[Page layout parsing data]

##############################

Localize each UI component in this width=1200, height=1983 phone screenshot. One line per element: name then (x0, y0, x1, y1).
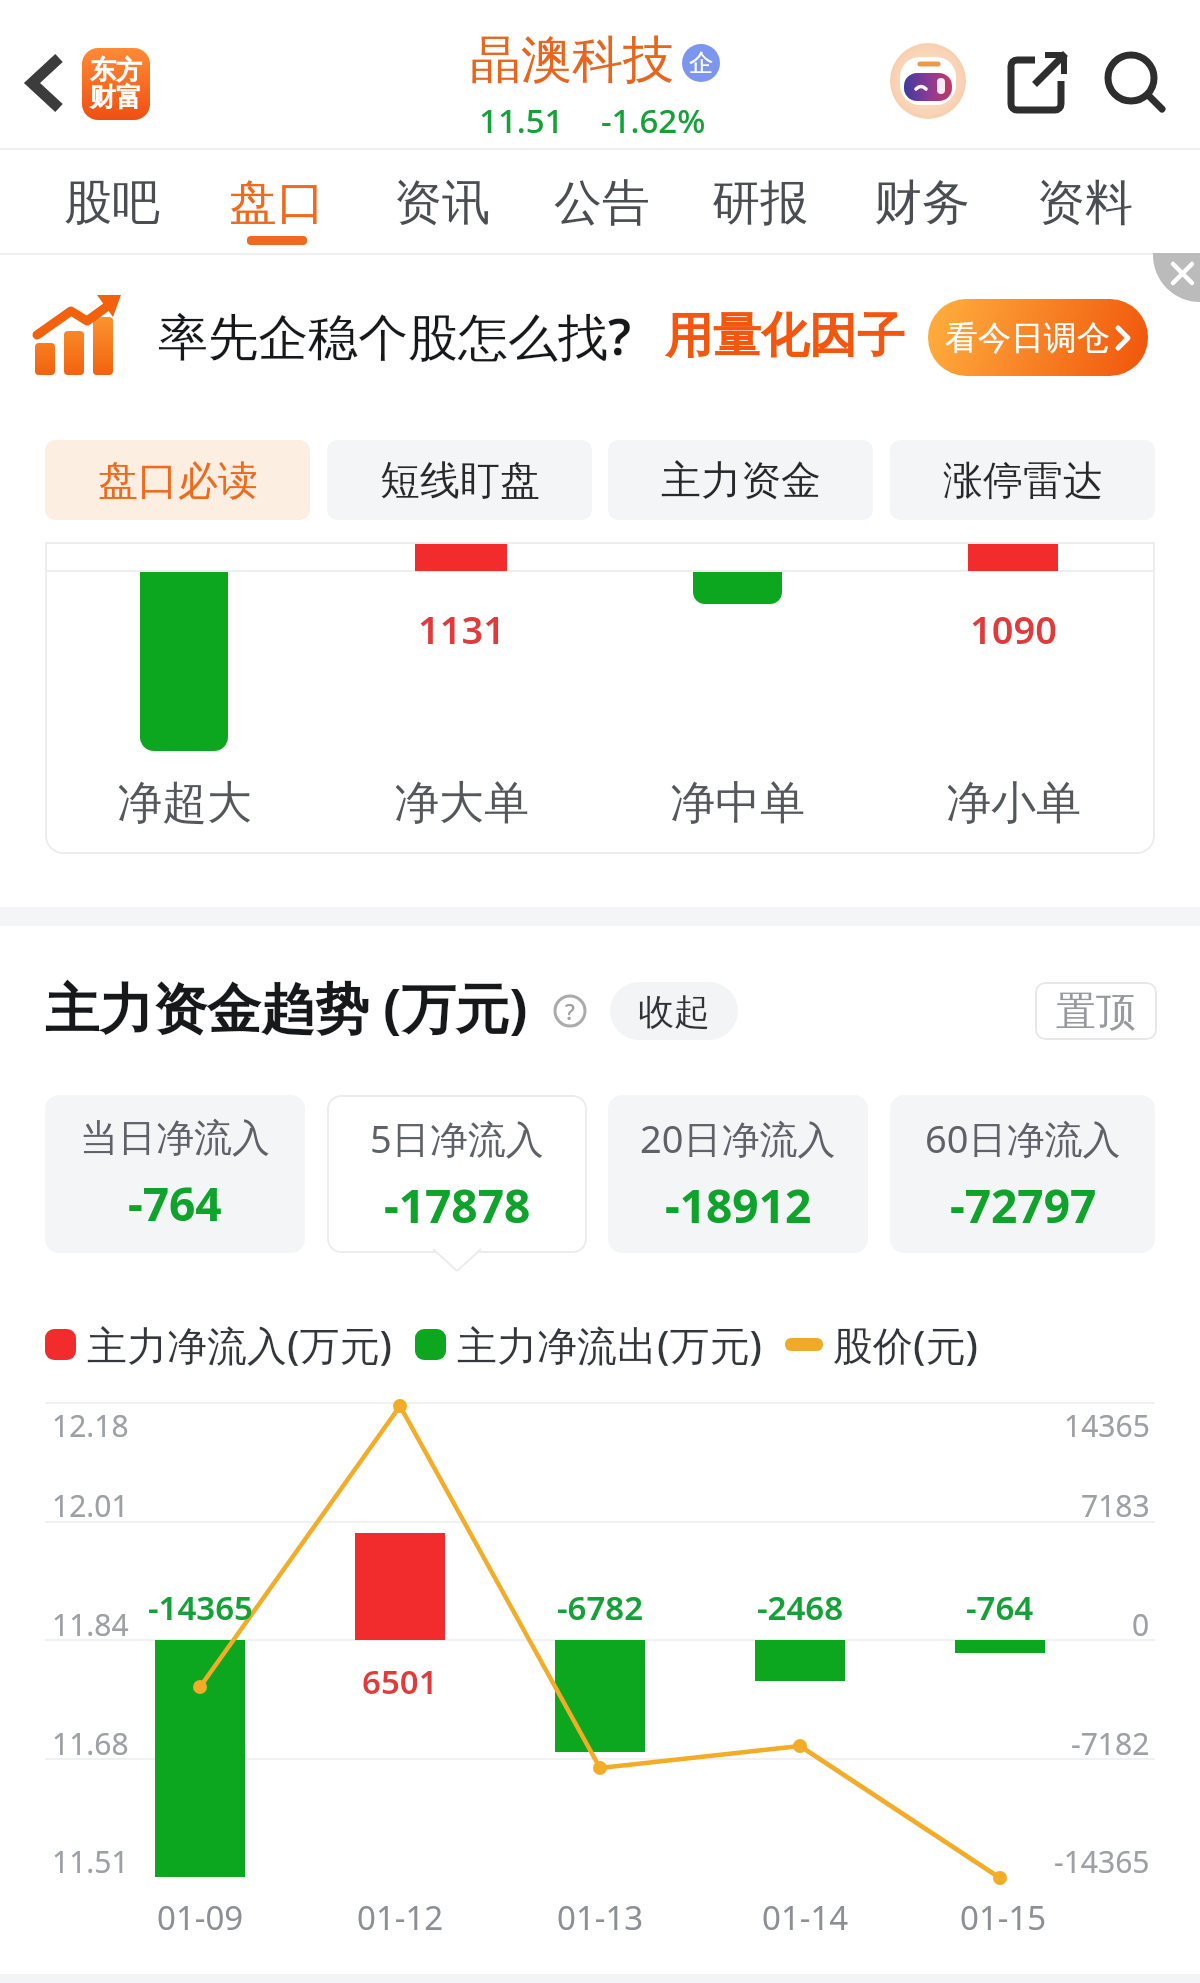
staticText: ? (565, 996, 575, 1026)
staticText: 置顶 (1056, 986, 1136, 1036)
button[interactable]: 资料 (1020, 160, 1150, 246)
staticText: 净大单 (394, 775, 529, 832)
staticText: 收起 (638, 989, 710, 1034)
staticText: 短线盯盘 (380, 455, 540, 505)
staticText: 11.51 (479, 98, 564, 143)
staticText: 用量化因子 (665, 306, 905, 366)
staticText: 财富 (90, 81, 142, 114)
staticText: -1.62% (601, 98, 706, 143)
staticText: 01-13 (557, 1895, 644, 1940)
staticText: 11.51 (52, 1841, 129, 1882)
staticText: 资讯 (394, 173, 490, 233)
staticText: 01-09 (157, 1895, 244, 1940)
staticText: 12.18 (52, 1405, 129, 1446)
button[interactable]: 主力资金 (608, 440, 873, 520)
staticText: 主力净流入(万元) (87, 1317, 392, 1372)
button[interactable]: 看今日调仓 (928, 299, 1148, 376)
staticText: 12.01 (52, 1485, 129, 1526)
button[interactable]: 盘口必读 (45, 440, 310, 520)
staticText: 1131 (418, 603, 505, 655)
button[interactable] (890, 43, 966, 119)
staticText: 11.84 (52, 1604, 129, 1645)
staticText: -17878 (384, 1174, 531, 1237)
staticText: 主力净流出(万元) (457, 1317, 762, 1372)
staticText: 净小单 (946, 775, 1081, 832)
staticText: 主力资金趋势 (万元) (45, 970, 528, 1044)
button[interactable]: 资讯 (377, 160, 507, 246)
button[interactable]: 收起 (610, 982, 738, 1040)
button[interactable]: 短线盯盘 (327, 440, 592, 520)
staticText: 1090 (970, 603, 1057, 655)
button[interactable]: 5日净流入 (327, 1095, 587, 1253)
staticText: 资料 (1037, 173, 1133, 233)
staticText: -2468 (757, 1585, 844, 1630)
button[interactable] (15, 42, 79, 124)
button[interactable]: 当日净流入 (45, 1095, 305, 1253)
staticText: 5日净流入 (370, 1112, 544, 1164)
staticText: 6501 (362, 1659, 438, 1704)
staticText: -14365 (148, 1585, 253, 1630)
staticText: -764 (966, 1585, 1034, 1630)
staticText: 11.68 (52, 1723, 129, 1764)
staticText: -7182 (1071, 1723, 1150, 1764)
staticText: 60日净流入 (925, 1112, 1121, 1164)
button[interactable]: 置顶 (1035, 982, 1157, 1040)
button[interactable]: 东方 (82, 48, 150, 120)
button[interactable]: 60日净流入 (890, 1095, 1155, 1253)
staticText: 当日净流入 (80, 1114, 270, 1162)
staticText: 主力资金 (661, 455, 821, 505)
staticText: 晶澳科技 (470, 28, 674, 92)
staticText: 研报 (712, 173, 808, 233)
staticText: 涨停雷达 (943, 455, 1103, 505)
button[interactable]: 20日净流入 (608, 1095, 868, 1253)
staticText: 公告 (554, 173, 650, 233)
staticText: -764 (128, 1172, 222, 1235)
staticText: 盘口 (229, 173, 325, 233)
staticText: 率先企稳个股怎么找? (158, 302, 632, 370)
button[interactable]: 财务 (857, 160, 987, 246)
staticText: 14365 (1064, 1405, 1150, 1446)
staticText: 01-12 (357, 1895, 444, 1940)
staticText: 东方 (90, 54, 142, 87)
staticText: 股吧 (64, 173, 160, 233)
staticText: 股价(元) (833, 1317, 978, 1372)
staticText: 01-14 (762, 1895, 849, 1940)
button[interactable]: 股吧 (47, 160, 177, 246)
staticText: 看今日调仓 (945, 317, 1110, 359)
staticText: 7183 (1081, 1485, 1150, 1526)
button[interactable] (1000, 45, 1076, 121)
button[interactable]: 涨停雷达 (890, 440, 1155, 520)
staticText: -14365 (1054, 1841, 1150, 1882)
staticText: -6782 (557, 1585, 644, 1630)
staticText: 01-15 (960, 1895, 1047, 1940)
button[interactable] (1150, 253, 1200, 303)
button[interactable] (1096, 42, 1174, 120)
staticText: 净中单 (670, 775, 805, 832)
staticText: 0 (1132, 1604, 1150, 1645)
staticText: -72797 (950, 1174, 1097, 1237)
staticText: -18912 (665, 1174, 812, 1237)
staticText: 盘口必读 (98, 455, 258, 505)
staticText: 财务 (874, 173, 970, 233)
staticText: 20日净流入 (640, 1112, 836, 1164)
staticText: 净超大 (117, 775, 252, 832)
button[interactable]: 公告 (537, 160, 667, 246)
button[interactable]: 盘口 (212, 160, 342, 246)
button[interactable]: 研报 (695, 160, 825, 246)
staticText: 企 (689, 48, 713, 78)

##############################

# Work task
Copy out the entries above in full and exactly, skipping every picture.

# Answer section
Localize each UI component in this width=1200, height=1983 phone screenshot. One line per element: name then (x0, y0, x1, y1).
staticText: ? (565, 996, 575, 1026)
staticText: 置顶 (1056, 986, 1136, 1036)
button[interactable]: 资料 (1020, 160, 1150, 246)
staticText: 净大单 (394, 775, 529, 832)
staticText: 收起 (638, 989, 710, 1034)
staticText: 短线盯盘 (380, 455, 540, 505)
staticText: 11.51 (479, 98, 564, 143)
staticText: 用量化因子 (665, 306, 905, 366)
staticText: 财富 (90, 81, 142, 114)
staticText: -1.62% (601, 98, 706, 143)
staticText: 01-13 (557, 1895, 644, 1940)
staticText: 11.51 (52, 1841, 129, 1882)
staticText: 资讯 (394, 173, 490, 233)
staticText: 01-09 (157, 1895, 244, 1940)
staticText: 12.18 (52, 1405, 129, 1446)
button[interactable]: 主力资金 (608, 440, 873, 520)
staticText: 主力净流入(万元) (87, 1317, 392, 1372)
button[interactable]: 看今日调仓 (928, 299, 1148, 376)
staticText: 12.01 (52, 1485, 129, 1526)
button[interactable]: 盘口必读 (45, 440, 310, 520)
staticText: 1131 (418, 603, 505, 655)
button[interactable] (890, 43, 966, 119)
staticText: 11.84 (52, 1604, 129, 1645)
staticText: -17878 (384, 1174, 531, 1237)
staticText: 主力净流出(万元) (457, 1317, 762, 1372)
staticText: 净小单 (946, 775, 1081, 832)
staticText: 主力资金趋势 (万元) (45, 970, 528, 1044)
button[interactable]: 资讯 (377, 160, 507, 246)
button[interactable]: 收起 (610, 982, 738, 1040)
button[interactable]: 短线盯盘 (327, 440, 592, 520)
staticText: 1090 (970, 603, 1057, 655)
button[interactable]: 5日净流入 (327, 1095, 587, 1253)
staticText: 资料 (1037, 173, 1133, 233)
staticText: -2468 (757, 1585, 844, 1630)
button[interactable] (15, 42, 79, 124)
button[interactable]: 当日净流入 (45, 1095, 305, 1253)
staticText: 5日净流入 (370, 1112, 544, 1164)
staticText: 6501 (362, 1659, 438, 1704)
staticText: -14365 (148, 1585, 253, 1630)
staticText: -764 (966, 1585, 1034, 1630)
staticText: 11.68 (52, 1723, 129, 1764)
staticText: -7182 (1071, 1723, 1150, 1764)
staticText: 60日净流入 (925, 1112, 1121, 1164)
button[interactable]: 置顶 (1035, 982, 1157, 1040)
button[interactable]: 东方 (82, 48, 150, 120)
button[interactable]: 60日净流入 (890, 1095, 1155, 1253)
staticText: 当日净流入 (80, 1114, 270, 1162)
staticText: 主力资金 (661, 455, 821, 505)
staticText: 晶澳科技 (470, 28, 674, 92)
staticText: 研报 (712, 173, 808, 233)
staticText: 涨停雷达 (943, 455, 1103, 505)
button[interactable]: 20日净流入 (608, 1095, 868, 1253)
staticText: 公告 (554, 173, 650, 233)
staticText: -764 (128, 1172, 222, 1235)
staticText: 盘口 (229, 173, 325, 233)
staticText: 率先企稳个股怎么找? (158, 302, 632, 370)
button[interactable]: 财务 (857, 160, 987, 246)
staticText: 14365 (1064, 1405, 1150, 1446)
staticText: 01-12 (357, 1895, 444, 1940)
staticText: 东方 (90, 54, 142, 87)
staticText: 股吧 (64, 173, 160, 233)
staticText: 股价(元) (833, 1317, 978, 1372)
staticText: 01-14 (762, 1895, 849, 1940)
button[interactable]: 股吧 (47, 160, 177, 246)
staticText: 看今日调仓 (945, 317, 1110, 359)
staticText: 7183 (1081, 1485, 1150, 1526)
button[interactable] (1000, 45, 1076, 121)
button[interactable]: 涨停雷达 (890, 440, 1155, 520)
staticText: -14365 (1054, 1841, 1150, 1882)
staticText: -6782 (557, 1585, 644, 1630)
staticText: 01-15 (960, 1895, 1047, 1940)
button[interactable] (1150, 253, 1200, 303)
button[interactable] (1096, 42, 1174, 120)
staticText: 净中单 (670, 775, 805, 832)
staticText: 0 (1132, 1604, 1150, 1645)
staticText: -72797 (950, 1174, 1097, 1237)
staticText: -18912 (665, 1174, 812, 1237)
staticText: 盘口必读 (98, 455, 258, 505)
staticText: 财务 (874, 173, 970, 233)
staticText: 20日净流入 (640, 1112, 836, 1164)
staticText: 净超大 (117, 775, 252, 832)
button[interactable]: 公告 (537, 160, 667, 246)
button[interactable]: 盘口 (212, 160, 342, 246)
button[interactable]: 研报 (695, 160, 825, 246)
staticText: 企 (689, 48, 713, 78)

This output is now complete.